October 27, 2019, 7:30 PM UTC
Christopher Goodney/Bloomberg via Getty Images

As part of its quest to push its business beyond the realm of electronic payments, Mastercard has unveiled a series of initiatives targeting an array of industries and services—including new platforms geared toward the healthcare and fintech sectors, and a blockchain-enabled partnership designed to increase the transparency of companies’ supply chains.

The initiatives are part of a concentrated effort by the payment services giant to “broaden the scope of what we do, and who we do it with,” Craig Vosburg, Mastercard’s president of North America, told Fortune

That strategy is focused around “the notion of Mastercard being [about] more than just cards”—with Vosburg citing the company’s recent acquisition of European payment services firm Nets among investments aimed at “expanding the means by which we’re capable of moving money.”

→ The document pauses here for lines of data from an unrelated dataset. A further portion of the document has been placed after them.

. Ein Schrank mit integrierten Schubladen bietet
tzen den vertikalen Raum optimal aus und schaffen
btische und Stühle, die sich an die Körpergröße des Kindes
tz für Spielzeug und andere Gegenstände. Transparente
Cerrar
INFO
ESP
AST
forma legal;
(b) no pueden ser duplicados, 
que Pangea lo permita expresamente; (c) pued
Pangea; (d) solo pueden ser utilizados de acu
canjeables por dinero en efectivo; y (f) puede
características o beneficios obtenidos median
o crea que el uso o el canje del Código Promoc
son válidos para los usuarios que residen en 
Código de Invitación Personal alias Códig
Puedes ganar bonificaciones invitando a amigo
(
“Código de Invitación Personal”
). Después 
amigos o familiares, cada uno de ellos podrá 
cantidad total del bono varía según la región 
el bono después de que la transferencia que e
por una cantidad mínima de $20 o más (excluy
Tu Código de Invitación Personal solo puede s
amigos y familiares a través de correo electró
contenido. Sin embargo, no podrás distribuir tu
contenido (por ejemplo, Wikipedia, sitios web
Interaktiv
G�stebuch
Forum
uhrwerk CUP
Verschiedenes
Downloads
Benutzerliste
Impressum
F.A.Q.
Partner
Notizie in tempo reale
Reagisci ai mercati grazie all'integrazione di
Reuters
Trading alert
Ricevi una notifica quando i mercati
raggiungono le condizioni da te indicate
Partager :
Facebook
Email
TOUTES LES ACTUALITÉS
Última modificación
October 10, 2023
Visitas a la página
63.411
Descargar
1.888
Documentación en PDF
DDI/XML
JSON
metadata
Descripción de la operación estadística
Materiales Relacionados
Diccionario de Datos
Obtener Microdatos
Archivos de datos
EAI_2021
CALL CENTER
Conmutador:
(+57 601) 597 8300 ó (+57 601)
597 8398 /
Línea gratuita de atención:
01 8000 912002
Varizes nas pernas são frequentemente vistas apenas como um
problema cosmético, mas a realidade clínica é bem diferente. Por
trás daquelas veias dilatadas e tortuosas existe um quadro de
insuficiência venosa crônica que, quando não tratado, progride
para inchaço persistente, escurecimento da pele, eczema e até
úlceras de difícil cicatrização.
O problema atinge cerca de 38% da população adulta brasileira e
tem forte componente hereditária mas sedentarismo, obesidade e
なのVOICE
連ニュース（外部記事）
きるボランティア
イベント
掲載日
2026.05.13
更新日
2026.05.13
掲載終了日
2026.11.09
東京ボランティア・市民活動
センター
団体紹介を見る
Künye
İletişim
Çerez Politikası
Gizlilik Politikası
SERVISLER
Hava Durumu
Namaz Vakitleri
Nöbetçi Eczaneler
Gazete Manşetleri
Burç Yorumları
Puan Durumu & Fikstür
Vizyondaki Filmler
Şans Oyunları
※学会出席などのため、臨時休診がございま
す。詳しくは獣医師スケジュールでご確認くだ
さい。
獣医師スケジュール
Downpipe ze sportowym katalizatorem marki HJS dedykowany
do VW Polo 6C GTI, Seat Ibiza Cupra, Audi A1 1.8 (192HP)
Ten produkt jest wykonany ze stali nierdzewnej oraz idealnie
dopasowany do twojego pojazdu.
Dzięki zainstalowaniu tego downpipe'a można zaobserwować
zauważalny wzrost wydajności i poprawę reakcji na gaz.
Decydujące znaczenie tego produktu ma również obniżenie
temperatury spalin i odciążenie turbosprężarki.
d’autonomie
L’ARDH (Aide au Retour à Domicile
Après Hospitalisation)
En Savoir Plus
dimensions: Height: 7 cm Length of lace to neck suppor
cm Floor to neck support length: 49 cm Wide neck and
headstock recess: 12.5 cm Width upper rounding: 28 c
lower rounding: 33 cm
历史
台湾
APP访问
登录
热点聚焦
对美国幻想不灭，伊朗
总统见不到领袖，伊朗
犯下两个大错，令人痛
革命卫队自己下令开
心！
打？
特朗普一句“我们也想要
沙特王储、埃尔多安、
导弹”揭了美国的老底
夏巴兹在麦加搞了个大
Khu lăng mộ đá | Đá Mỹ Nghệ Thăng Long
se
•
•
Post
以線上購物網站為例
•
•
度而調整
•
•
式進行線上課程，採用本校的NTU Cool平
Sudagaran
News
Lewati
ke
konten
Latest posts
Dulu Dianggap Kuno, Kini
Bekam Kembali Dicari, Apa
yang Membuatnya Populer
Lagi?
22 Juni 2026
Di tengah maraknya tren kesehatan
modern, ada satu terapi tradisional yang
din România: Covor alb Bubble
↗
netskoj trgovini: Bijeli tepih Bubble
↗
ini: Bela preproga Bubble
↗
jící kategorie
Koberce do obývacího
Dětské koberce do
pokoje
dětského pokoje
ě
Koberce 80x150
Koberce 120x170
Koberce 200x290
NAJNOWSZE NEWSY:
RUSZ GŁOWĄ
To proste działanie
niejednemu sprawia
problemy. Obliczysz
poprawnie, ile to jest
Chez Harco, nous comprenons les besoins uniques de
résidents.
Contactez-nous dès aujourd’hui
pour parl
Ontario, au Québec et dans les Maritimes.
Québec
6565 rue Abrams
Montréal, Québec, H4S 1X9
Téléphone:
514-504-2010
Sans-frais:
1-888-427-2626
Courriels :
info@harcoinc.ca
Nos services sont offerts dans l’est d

Yet Mastercard’s newest slate of programs go beyond mere payments and financial transactions, and look to address a range of logistical concerns for businesses and consumers alike via tech-enabled offerings.

The new healthcare initiative, called Mastercard Healthcare Solutions, is a suite of products aimed at making life easier for healthcare providers. That includes payments technology that helps streamline patients’ billings; fraud detection and prevention software enabled by artificial intelligence and machine learning; and data security capabilities meant to mitigate cybersecurity threats.

On the fintech front, Mastercard has launched a new platform called Accelerate that’s designed to serve as a end-to-end solution for the fintech firms that rely on it services—enabling such clients to fast-track the issuance of cards and more easily integrate with Mastercard’s array of services and technology.

“We recognized the importance of serving the [fintech] sector on its own terms and making our capabilities more easily accessible for them,” Vosburg said. The Accelerate platform is designed to be the main “point-of-entry” for fintech clients, as far as allowing them to “implement our technology, get access to other partners within the Mastercard network, and move at the pace that digital [startups] want to move—which is fast,” he added.

And through a partnership with supply chain visibility firm Envisible, Mastercard’s blockchain-enabled “Provenance Solution” will power Envisible’s supply chain traceability system, which enables businesses and consumers to keep track of where the products they buy, sell, and consume come from. The technology allows Envisible clients like food cooperative Topco to better track the origins of the seafood sold at its stores and ensure that it is ethically and sustainably sourced.

Deborah Barta, Mastercard’s senior vice president of innovation and startup engagement, said the blockchain-powered platform can also be deployed across industries ranging from luxury goods to minerals, while Vosburg cited its potential in detecting and rooting out counterfeit pharmaceuticals. Similar blockchain-enabled, supply chain transparency offerings are provided by the likes of IBM and Microsoft.

Vosburg added that Mastercard continues to experiment with blockchain technology across various business applications, citing more than 100 blockchain-related patents filed by the company.

Both Mastercard and its rival Visa have placed heightened emphasis on technology recently in an effort to keep up with a rapidly evolving financial services environment. Last month, both firms announced that they had made “strategic investments” in fintech unicorn Plaid—with the credit card giants looking to leverage and parlay Plaid’s technological capabilities across their own businesses.

Mastercard is set to report its financial results for the third quarter of 2019 on Tuesday. The company’s stock closed at $270.19 per share on Friday—up 42% since the start of the year.